Adjusted Sim Scores
During a Hall of Fame discussion in this thread on Baseball Think Factory, similarity scores were cited as a piece of evidence comparing a few players for worthiness for election to the HOF.
For those of you who aren't familiar with sim scores, they were developed by Bill James as sort of a toy for showing who a player is most comparable too. Sean Forman, who runs baseball-reference.com describes the system here.
The largest problem with sim scores as conceived by James (and generally used) is the lack of adjustments - both for park and for era. I had done some work after the 2002 season to try to include those adjustments and get a more realistic sim score. I posted some of those results on the thread above and one poster asked for more information. Since my data was 4 years old (based on 2001 stats), I offered to re-run the scores with more up-to-date information (stats through 2004). So far, I've only done the work for batters.
Here's a brief overview of my methodology:
To begin with, I worked from the following list of assumptions:
1. Sim scores, as they are calculated today, are accurate beyond era and park concerns.
In other words, the values that James devised are the correct values to measure differences between players. This includes limiting the comparison to offensive productivity. Because defensive measurement is so widely debated, and because the stats needed to calculate a reliable defensive measure tend not to be available throughout the entire history of baseball, I chose to ignore the defensive value a player contributed.
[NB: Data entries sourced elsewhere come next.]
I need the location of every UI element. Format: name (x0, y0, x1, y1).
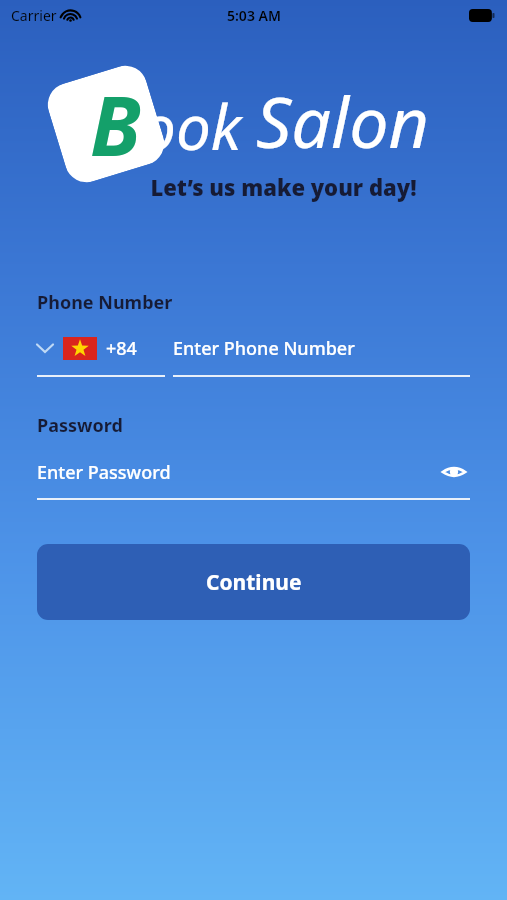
staticText: Continue (206, 568, 302, 597)
staticText: ook (141, 84, 242, 168)
staticText: Carrier (11, 6, 57, 25)
staticText: 5:03 AM (227, 6, 281, 25)
staticText: B (90, 68, 141, 168)
staticText: Enter Phone Number (173, 336, 355, 361)
button[interactable]: Show password (438, 458, 470, 486)
staticText: Phone Number (37, 290, 173, 315)
staticText: +84 (106, 336, 137, 361)
button[interactable]: Enter Password (37, 458, 470, 500)
staticText: Salon (256, 73, 430, 168)
button[interactable]: +84 (37, 333, 165, 377)
staticText: Password (37, 413, 123, 438)
button[interactable]: Enter Phone Number (173, 333, 470, 377)
staticText: Enter Password (37, 460, 438, 485)
button[interactable]: Continue (37, 544, 470, 620)
staticText: Let’s us make your day! (150, 172, 417, 202)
2. Teams played a balanced schedule with no interleague play.
I made this assumption to simplify calculating park adjustments. Assuming a balanced schedule allowed me to calculate a park multiplier using the formula (BPF + LBPF)/200 where BPF equals the batters’ park factor for the home park and LBPF equals the batters’ park factor for the remainder of the league. There are some concerns with using the one-year park factors with no regression, but it seemed that the effects would be rather minimal since I’m interested in actual performance rather than prediction.
3. Park effects are even across all events.
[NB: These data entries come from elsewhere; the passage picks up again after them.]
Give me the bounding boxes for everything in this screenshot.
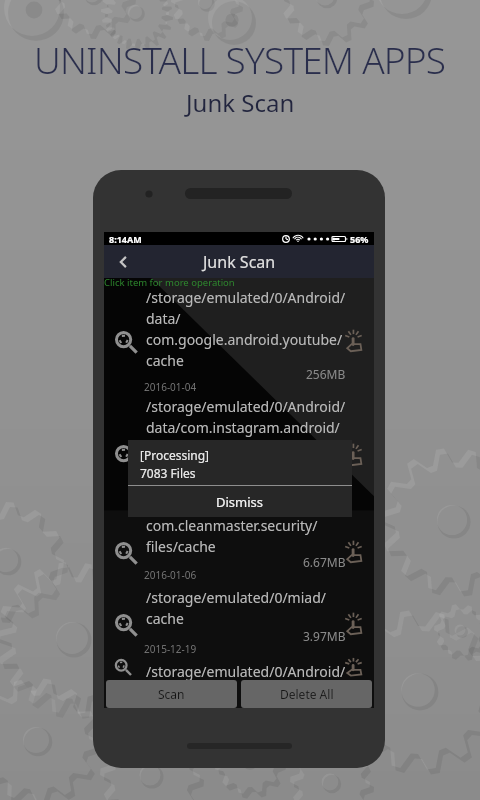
other: Tap action xyxy=(342,331,364,353)
staticText: 8:14AM xyxy=(109,233,142,245)
staticText: com.cleanmaster.security/ xyxy=(146,516,318,535)
staticText: 56% xyxy=(350,233,369,245)
other: Scan item xyxy=(114,658,138,676)
button[interactable]: Scan item xyxy=(104,289,374,395)
button[interactable]: Back xyxy=(104,245,144,278)
staticText: files/cache xyxy=(146,537,216,556)
staticText: Click item for more operation xyxy=(104,276,235,289)
other: Scan item xyxy=(114,541,138,565)
staticText: 3.97MB xyxy=(303,628,346,644)
button[interactable]: Delete All xyxy=(241,680,372,708)
other: Scan item xyxy=(114,613,138,637)
staticText: [Processing] xyxy=(140,447,210,463)
button[interactable]: Scan item xyxy=(104,589,374,661)
staticText: Junk Scan xyxy=(186,86,295,119)
button[interactable]: Dismiss xyxy=(128,486,352,517)
staticText: cache xyxy=(146,609,184,628)
other: Tap action xyxy=(342,445,364,467)
button[interactable]: Scan item xyxy=(104,661,374,679)
other: Tap action xyxy=(342,542,364,564)
staticText: 2016-01-06 xyxy=(144,568,197,582)
button[interactable]: Scan item xyxy=(104,517,374,589)
staticText: Junk Scan xyxy=(203,251,276,273)
staticText: cache xyxy=(146,439,184,458)
button[interactable]: Scan xyxy=(106,680,237,708)
button[interactable]: Scan item xyxy=(104,395,374,517)
staticText: data/com.instagram.android/ xyxy=(146,418,340,437)
staticText: /storage/emulated/0/miad/ xyxy=(146,588,326,607)
staticText: /storage/emulated/0/Android/ xyxy=(146,662,346,681)
staticText: 2015-12-19 xyxy=(144,642,197,656)
staticText: com.google.android.youtube/ xyxy=(146,330,343,349)
staticText: data/ xyxy=(146,309,181,328)
staticText: /storage/emulated/0/Android/ xyxy=(146,288,346,307)
staticText: cache xyxy=(146,351,184,370)
staticText: 7083 Files xyxy=(140,465,196,481)
button[interactable]: Back xyxy=(104,245,374,278)
other: Scan item xyxy=(114,444,138,468)
staticText: 256MB xyxy=(306,366,346,382)
staticText: Scan xyxy=(158,686,185,702)
staticText: /storage/emulated/0/Android/ xyxy=(146,397,346,416)
other: Scan item xyxy=(114,330,138,354)
staticText: 118MB xyxy=(306,474,346,490)
staticText: Delete All xyxy=(280,686,334,702)
other: Tap action xyxy=(342,614,364,636)
staticText: 6.67MB xyxy=(303,554,346,570)
staticText: UNINSTALL SYSTEM APPS xyxy=(34,34,446,84)
other: Tap action xyxy=(342,659,364,677)
staticText: 2016-01-04 xyxy=(144,380,197,394)
staticText: Dismiss xyxy=(216,493,264,511)
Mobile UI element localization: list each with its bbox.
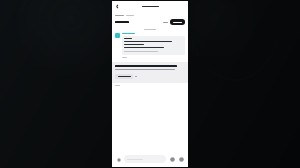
button[interactable]: Attach <box>115 156 122 163</box>
button[interactable] <box>170 19 185 25</box>
button[interactable]: Back <box>114 3 121 10</box>
button[interactable]: Emoji <box>169 156 176 163</box>
button[interactable] <box>115 74 133 79</box>
button[interactable]: Send <box>178 156 185 163</box>
button[interactable] <box>124 155 166 163</box>
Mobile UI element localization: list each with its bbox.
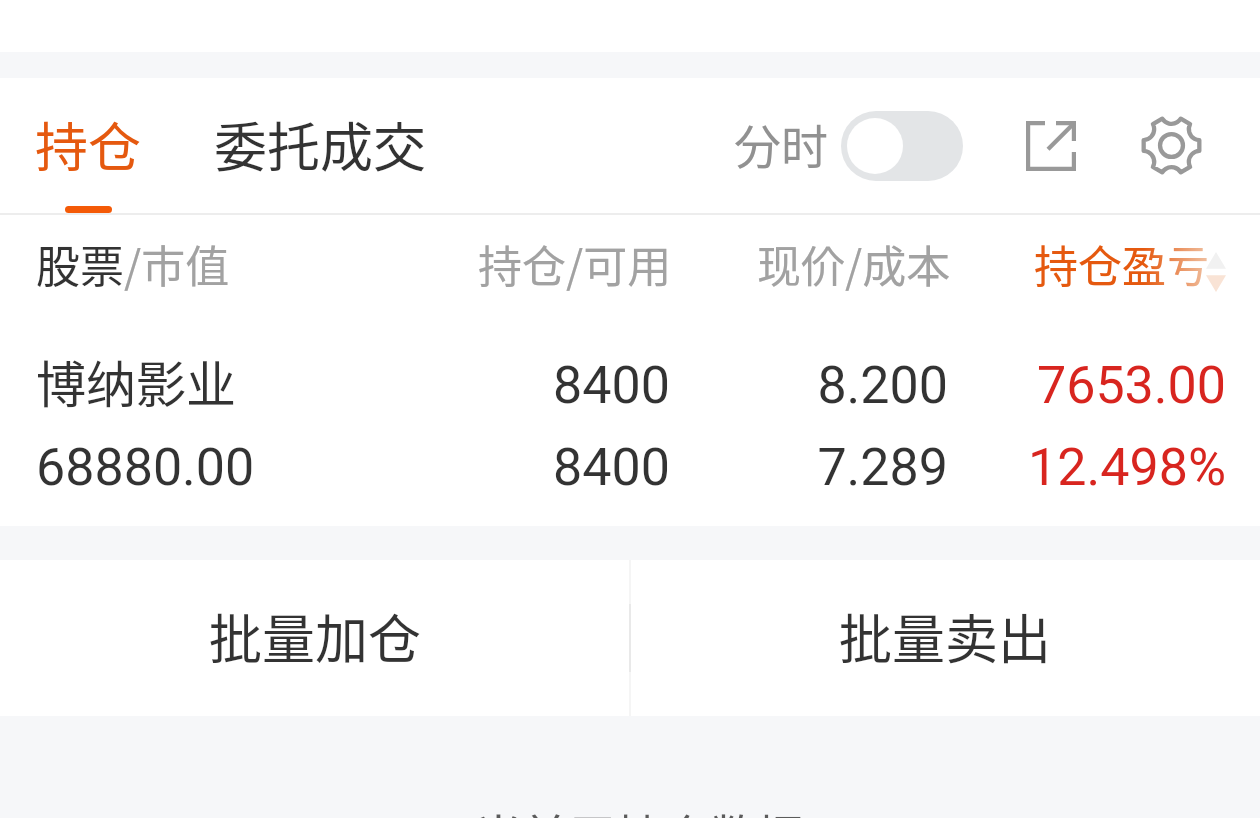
- staticText: 当前无持仓数据: [475, 799, 804, 818]
- button[interactable]: 博纳影业: [0, 320, 1260, 520]
- staticText: 持仓盈亏: [1034, 232, 1210, 294]
- button[interactable]: 持仓盈亏: [1024, 228, 1260, 290]
- staticText: 委托成交: [214, 106, 426, 183]
- button[interactable]: 现价/成本: [757, 232, 951, 296]
- staticText: 12.498%: [986, 437, 1226, 498]
- staticText: 持仓: [35, 106, 141, 183]
- staticText: 博纳影业: [36, 345, 236, 417]
- staticText: 分时: [734, 109, 828, 177]
- staticText: 8400: [430, 437, 670, 498]
- button[interactable]: 批量卖出: [630, 560, 1260, 716]
- staticText: 批量加仓: [209, 598, 421, 675]
- staticText: 8.200: [707, 355, 948, 416]
- staticText: 7653.00: [986, 355, 1226, 416]
- button[interactable]: 股票/市值: [36, 232, 230, 296]
- button[interactable]: 持仓: [8, 86, 166, 214]
- button[interactable]: 设置: [1134, 108, 1209, 183]
- button[interactable]: 批量加仓: [0, 560, 630, 716]
- staticText: 批量卖出: [839, 598, 1051, 675]
- staticText: 7.289: [707, 437, 948, 498]
- button[interactable]: 分时: [716, 96, 978, 196]
- button[interactable]: 分享: [1013, 108, 1088, 183]
- button[interactable]: 委托成交: [186, 86, 450, 214]
- staticText: 8400: [430, 355, 670, 416]
- staticText: 68880.00: [36, 437, 255, 498]
- button[interactable]: 持仓/可用: [478, 232, 672, 296]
Again, this was a simplifying assumption. It was much simply computationally to apply the single multiplier (discussed above) to all the stats, rather than try to figure out component effects – which probably would not even be possible for most of the older parks.
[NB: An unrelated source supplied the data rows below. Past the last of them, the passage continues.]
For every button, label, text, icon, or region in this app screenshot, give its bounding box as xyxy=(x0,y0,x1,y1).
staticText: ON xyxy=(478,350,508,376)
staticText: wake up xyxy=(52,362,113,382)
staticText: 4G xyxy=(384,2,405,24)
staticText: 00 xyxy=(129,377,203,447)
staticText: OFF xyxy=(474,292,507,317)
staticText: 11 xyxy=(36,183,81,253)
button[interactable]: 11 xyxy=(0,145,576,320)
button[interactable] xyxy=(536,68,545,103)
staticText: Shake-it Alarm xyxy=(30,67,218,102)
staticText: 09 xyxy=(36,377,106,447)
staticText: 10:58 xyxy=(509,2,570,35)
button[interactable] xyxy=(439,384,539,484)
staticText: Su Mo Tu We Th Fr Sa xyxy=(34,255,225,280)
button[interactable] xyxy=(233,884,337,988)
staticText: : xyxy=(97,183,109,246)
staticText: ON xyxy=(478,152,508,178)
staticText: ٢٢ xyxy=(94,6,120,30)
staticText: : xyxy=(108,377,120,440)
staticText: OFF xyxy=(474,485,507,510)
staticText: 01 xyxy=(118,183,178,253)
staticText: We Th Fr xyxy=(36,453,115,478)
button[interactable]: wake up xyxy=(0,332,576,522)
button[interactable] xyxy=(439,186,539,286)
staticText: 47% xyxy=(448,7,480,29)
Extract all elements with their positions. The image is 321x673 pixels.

4. The sample size for any single position’s stats for a single year is too small to be an effective measure of the average performance.
Ideally, I would have liked to add a real positional adjustment to my calculation of the sim scores, rather than maintaining that proposed by James and used on Baseball Reference. Since my methodology is based on normalizing stats against an average player, that would mean creating an average player for each position for every year. I think the sample size for say American League Shortstops in 1964 is too small to use as population to measure against, but that’s really just personal opinion – I could be convinced otherwise. This choice made things easier computationally as well. I was able to ignore multiple positions in a year, rather than having to weight a player’s stats by his time spent at each position.
Taken those four points as givens, I used the following method to calculate my Adjusted Similarity Scores.
1. Park adjusted yearly stats for all major leaguers through 2001
This is pretty self-explanatory. I used the multiplier discussed above (BPF + LBPF)/200 to account for the park effects.
2. Calculated rate stats (occurrence per plate appearance) for all major leagues through 2001
I broke up the rate stats by league. For example, in 1914, I had rates for the major offensive states for the National League, the American League and the Federal League. This was a simple matter of dividing the number of times a particular event occurred by the total number of plate appearances for the league in that season.
3. Determined an average year for each player-season.
I did this by multiplying the rate stats times the actual plate appearances for a player in the season to determine what an average player would have done if he had the same number of chances.
4. Summed real yearly stats (park adjusted) and average player stats to create career stats.
Simply added the stats from each year to create two different careers for each player – the real (park adjusted) one and the “average” career. As part of this step I also figured the career batting average and slugging percentage by using the component stats.
5. Normalized career stats by subtracting “average” from real
Subtracting the “average” stats from the real stats gives us a value for how much a certain player exceeded or fell short of the average for his career. By comparing the actuals to the average (both determined on a yearly basis) we can account for the offensive level of the era – thus providing the era adjustment missing from James’ sim scores.
6. Calculated weighted positional value
I did basically what Sean Foreman does on Baseball Reference. We both calculated a positional value using James’ position scores and a weighted average of the positions played. Where we might differ is that Sean uses “primary position” and I use any appearance at the position in my calculation.
7. Ran the sim scores algorithm.
I used the same numbers as James and Sean so there’s no need to elaborate on this step.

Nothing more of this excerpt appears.